When it said it was done I thought that it must have just hallucinated everything, but no…I went into the code and ran the demo environment and it all worked. It could also go in and adjust bits of the environment without breaking stuff. Another really nice touch is the shortcuts which are baked into Claude which quickly allow you to go from prompting Claude to running shell commands yourself and much more.
This was just one of the few very impressive things that Claude Code did in the week I was trialling it out, and I don’t think there is another tool I’ll be using for code related tasks for some time!
Okay, finally it was time to test Codex.
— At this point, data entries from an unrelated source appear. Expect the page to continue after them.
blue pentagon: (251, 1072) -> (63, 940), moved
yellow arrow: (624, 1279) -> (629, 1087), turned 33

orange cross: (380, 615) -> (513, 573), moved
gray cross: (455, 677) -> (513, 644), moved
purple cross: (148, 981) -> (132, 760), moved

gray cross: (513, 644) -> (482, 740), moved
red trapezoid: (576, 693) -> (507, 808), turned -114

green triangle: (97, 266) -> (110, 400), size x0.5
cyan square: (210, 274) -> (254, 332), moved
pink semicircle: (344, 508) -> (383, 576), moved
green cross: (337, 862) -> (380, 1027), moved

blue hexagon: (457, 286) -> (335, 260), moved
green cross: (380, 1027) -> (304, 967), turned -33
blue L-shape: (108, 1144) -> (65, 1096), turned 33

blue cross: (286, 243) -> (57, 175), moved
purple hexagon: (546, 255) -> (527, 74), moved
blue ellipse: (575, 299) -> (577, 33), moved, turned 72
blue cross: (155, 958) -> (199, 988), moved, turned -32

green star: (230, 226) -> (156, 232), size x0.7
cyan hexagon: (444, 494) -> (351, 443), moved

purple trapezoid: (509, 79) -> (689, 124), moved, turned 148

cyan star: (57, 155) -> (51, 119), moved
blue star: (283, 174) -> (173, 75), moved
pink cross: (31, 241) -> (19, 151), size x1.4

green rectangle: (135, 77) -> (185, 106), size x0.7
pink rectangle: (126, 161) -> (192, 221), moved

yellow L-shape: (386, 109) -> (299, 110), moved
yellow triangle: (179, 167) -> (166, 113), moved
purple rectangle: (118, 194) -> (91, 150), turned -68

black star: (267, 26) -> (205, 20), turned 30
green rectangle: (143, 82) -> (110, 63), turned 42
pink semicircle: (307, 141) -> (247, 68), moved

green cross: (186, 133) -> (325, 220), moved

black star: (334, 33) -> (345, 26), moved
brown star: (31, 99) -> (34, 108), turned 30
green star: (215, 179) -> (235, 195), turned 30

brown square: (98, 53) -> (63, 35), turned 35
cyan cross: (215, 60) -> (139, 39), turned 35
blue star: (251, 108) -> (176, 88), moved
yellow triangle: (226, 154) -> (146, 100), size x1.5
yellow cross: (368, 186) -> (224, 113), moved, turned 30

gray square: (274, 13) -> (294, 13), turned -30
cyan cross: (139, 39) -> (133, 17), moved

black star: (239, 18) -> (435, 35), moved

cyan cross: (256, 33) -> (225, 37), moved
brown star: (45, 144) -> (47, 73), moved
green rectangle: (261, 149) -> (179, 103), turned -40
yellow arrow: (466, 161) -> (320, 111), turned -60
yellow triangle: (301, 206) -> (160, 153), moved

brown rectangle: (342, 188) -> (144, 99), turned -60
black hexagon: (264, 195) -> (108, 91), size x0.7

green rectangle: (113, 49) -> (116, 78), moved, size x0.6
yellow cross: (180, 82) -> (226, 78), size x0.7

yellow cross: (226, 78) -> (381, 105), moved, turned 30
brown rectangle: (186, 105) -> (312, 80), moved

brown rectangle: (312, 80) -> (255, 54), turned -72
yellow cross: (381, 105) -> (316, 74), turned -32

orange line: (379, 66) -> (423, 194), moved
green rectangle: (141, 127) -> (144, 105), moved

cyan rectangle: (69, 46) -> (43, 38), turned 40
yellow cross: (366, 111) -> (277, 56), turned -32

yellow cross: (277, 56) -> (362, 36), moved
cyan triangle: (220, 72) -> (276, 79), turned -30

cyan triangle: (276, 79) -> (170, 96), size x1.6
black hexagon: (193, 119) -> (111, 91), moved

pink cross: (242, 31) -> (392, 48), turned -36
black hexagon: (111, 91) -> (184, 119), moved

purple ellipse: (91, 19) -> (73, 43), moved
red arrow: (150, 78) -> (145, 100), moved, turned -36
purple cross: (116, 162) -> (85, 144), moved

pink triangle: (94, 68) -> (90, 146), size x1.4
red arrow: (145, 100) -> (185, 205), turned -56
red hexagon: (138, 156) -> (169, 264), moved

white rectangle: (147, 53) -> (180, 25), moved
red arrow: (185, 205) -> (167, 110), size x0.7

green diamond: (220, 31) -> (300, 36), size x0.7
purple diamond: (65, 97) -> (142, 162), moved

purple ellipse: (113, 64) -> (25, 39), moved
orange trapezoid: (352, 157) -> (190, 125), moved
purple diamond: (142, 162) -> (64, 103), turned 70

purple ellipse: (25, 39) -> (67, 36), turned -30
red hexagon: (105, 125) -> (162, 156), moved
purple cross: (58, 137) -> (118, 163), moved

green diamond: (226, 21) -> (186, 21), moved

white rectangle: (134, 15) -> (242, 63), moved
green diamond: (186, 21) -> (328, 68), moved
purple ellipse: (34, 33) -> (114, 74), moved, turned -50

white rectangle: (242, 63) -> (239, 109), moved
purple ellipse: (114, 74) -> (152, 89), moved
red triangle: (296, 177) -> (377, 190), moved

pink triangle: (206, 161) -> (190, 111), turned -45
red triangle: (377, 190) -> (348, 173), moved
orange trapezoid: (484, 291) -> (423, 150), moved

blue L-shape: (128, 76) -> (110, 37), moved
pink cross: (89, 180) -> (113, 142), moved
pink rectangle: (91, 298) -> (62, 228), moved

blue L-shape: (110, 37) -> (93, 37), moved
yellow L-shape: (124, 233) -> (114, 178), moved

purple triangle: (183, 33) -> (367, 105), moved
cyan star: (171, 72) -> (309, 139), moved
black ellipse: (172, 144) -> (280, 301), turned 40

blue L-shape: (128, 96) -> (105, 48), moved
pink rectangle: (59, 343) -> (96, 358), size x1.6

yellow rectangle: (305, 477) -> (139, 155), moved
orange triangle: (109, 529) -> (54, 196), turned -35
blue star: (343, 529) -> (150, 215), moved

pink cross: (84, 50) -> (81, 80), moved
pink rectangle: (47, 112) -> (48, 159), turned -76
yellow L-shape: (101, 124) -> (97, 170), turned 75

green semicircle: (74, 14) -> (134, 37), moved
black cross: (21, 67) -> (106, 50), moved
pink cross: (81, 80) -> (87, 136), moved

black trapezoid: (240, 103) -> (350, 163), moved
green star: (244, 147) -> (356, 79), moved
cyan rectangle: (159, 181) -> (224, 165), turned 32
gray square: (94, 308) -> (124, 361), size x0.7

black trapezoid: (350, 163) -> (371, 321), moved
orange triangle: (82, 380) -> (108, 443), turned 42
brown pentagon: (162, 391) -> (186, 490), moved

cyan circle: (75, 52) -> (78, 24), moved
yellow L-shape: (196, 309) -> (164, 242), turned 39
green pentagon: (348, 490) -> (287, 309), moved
I’d seen a demo of Codex on stage by someone from OpenAI whilst in Helsinki recently but honestly I hadn’t seen or heard much beyond that. Being completely honest I was so blown away by Claude Code that I didn’t really give Codex as much attention as perhaps I should. I ran the same test though, and it did admirably.
Installation is nice and straight forward

And it works as an extension inside your IDE

I ran the same test and after a short while it got to the same point as the other models, which was garbage output from my hosted model

Perhaps down the line I will try Codex out again, but for now Claude Code has my heart so I didn’t use it very much over the next week.
As ever, AI has made huge leaps forward. Seeing some of the features now available in Claude Code and Gemini, as well as their superior performance compared with all those that have come before remind me why it is so important to keep trying out the latest and greatest every few months in this space. I knew that I had been using ChatGPT for a long time and there were models which outperformed it in certain areas, but it is easy to forget just how fast this space is moving and how much better the newer models and products are.